INSTRUCTIONS TO FOLLOW = Collect from the data below each line with "Devices".

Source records
++++
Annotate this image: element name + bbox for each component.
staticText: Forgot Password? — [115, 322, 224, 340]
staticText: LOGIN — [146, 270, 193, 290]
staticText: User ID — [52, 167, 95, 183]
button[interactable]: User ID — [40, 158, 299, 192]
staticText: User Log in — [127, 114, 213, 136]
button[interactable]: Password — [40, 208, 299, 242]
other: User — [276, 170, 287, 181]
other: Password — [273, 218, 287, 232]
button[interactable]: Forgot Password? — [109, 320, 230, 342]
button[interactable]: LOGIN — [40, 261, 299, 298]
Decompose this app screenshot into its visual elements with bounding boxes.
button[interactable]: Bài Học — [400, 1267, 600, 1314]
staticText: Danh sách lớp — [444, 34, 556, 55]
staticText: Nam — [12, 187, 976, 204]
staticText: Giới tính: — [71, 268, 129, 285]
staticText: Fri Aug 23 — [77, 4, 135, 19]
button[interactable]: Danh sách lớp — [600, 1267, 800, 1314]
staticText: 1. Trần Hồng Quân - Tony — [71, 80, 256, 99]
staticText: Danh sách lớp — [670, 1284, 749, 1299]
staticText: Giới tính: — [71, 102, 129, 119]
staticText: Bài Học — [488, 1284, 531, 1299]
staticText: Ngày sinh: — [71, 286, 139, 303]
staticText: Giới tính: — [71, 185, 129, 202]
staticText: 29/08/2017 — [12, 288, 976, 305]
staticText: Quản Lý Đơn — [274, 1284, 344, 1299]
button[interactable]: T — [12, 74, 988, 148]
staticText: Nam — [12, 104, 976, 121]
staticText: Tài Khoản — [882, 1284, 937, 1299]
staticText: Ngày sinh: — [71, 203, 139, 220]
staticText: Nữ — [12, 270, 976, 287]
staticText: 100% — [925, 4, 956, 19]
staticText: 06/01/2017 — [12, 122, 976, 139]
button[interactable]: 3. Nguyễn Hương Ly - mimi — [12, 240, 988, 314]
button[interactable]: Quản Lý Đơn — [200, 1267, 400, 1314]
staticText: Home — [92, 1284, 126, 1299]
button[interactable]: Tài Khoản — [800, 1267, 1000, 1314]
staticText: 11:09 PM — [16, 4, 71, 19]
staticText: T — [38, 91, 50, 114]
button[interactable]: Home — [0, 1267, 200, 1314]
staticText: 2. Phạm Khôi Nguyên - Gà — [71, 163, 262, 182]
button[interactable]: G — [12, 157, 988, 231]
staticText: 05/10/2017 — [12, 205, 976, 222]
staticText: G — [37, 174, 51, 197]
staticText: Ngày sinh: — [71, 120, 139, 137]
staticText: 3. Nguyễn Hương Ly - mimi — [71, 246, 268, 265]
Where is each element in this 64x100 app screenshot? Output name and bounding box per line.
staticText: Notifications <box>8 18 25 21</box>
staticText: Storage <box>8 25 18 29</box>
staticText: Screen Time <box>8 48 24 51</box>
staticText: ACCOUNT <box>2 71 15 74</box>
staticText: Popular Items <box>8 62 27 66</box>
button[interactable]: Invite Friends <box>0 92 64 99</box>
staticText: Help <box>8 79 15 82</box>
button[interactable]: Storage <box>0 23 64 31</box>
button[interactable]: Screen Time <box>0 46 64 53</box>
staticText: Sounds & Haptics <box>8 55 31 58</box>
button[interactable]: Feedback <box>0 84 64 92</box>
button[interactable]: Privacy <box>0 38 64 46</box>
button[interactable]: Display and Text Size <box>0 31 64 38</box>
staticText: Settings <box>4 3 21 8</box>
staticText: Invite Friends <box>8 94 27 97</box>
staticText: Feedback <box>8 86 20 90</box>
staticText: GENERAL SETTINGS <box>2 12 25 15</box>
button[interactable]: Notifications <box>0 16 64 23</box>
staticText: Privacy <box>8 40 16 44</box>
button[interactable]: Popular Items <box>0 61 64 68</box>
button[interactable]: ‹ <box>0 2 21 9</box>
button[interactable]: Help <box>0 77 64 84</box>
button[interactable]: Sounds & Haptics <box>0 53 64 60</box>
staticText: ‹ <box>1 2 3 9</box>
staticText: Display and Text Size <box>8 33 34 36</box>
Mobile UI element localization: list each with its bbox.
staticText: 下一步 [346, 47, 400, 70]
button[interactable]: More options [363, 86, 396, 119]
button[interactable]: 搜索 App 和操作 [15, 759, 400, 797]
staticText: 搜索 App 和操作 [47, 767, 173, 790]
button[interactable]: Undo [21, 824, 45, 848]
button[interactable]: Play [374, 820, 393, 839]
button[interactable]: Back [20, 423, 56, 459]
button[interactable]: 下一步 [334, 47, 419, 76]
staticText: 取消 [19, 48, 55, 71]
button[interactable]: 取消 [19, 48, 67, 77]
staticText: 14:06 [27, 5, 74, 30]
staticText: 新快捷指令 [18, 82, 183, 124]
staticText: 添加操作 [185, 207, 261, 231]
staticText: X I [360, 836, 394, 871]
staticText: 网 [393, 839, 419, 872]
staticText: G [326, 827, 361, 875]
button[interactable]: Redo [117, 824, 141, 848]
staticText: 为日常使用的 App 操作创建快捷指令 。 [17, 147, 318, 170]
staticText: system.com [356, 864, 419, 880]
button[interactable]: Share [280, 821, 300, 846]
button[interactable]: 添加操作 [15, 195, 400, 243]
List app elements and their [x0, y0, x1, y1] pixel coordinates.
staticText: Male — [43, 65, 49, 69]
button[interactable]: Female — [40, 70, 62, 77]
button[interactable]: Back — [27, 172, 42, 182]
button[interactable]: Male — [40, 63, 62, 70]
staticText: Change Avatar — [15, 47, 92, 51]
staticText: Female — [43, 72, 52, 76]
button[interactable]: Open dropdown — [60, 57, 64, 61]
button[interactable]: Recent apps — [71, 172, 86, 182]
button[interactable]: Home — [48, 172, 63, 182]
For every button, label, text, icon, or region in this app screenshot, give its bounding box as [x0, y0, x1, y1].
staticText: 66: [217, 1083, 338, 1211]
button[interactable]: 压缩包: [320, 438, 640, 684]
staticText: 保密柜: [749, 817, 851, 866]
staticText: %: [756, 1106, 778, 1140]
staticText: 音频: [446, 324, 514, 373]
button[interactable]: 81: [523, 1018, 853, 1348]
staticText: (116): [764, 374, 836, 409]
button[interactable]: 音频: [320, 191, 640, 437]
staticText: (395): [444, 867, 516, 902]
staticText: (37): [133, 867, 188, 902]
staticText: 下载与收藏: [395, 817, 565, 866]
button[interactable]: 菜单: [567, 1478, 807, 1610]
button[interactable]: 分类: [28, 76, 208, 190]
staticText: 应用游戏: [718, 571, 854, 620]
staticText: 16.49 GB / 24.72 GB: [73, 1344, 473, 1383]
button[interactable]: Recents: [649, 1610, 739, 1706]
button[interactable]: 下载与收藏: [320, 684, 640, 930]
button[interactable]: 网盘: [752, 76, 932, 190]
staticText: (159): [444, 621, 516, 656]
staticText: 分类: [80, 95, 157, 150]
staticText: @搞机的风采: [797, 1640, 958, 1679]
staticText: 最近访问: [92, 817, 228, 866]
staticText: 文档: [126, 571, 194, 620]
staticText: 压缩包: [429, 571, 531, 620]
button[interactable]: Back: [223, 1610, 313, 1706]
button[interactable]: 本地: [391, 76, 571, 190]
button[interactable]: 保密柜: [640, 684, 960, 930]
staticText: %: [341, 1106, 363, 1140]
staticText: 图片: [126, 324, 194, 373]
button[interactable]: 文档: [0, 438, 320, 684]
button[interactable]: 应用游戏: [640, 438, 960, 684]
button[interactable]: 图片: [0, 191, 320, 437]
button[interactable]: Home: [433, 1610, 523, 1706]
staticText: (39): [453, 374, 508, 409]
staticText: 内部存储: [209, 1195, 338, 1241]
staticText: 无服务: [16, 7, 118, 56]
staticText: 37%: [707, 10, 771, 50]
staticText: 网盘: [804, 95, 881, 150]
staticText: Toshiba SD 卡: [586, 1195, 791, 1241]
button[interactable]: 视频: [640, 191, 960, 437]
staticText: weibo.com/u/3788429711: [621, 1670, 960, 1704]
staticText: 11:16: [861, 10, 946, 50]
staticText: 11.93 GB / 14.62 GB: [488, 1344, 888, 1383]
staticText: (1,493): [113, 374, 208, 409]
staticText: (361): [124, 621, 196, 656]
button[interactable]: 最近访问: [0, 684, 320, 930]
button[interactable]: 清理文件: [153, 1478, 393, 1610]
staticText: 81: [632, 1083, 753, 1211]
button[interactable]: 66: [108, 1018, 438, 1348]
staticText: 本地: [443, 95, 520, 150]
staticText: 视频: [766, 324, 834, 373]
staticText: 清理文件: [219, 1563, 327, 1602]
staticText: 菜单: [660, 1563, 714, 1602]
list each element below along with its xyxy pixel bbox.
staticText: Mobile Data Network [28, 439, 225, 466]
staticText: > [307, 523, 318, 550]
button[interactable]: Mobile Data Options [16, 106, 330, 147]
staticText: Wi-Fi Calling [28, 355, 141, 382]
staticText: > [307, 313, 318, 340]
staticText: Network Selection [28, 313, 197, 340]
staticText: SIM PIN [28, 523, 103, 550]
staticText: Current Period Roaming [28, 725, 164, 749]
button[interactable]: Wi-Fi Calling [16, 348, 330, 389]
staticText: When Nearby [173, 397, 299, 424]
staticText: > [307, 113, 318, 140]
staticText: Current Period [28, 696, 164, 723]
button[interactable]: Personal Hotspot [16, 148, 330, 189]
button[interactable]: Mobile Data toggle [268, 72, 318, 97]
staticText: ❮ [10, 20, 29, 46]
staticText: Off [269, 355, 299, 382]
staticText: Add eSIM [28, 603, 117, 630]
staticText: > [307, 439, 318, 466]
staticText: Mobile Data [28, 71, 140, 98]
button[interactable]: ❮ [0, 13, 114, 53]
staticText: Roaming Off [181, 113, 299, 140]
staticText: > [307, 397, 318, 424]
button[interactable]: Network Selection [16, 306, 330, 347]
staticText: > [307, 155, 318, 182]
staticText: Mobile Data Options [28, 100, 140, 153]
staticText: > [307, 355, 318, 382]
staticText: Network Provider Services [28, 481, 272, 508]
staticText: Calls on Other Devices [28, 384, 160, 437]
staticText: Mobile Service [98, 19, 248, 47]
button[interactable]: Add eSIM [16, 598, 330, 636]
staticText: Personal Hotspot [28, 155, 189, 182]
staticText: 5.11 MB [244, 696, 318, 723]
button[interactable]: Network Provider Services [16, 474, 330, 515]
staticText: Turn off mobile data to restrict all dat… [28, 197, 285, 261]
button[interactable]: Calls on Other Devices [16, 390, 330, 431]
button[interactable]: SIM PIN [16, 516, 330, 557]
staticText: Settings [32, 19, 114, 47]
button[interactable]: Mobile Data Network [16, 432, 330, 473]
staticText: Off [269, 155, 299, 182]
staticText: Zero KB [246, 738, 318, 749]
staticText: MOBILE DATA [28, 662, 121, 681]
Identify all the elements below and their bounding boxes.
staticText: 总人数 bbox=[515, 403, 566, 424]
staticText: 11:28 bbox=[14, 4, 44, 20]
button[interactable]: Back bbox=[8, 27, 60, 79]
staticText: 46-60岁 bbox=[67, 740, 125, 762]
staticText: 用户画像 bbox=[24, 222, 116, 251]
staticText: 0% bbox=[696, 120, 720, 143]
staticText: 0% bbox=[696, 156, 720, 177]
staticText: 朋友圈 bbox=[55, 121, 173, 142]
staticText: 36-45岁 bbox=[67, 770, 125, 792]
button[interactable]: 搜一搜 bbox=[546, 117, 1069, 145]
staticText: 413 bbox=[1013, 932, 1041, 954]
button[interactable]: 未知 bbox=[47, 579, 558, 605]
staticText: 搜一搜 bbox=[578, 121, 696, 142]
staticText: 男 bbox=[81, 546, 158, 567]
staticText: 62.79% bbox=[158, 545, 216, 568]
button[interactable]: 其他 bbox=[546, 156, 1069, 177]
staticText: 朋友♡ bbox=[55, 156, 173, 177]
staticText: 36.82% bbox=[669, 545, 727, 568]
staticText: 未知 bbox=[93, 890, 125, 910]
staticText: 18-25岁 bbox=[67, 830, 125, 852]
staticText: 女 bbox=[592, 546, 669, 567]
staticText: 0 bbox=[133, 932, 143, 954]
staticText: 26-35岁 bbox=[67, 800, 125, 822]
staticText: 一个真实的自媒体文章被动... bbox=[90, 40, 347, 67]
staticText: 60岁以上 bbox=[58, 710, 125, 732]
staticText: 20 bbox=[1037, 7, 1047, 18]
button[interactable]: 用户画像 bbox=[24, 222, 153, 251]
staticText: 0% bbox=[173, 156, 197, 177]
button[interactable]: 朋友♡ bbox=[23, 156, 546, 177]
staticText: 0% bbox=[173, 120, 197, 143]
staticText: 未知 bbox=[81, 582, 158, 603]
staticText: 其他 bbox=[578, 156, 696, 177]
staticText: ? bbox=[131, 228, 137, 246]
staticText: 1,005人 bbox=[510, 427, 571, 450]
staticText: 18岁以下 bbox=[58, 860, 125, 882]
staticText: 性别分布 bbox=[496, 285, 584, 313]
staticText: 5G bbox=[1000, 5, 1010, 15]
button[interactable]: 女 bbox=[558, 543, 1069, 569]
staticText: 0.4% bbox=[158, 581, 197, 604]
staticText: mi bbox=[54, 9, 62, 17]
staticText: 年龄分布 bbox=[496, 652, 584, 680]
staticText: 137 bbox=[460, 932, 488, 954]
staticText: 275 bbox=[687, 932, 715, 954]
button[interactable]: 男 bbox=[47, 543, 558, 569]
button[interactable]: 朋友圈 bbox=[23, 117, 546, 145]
++++
FINISHED TASK =
staticText: Calls on Other Devices [28, 384, 160, 437]
button[interactable]: Calls on Other Devices [16, 390, 330, 431]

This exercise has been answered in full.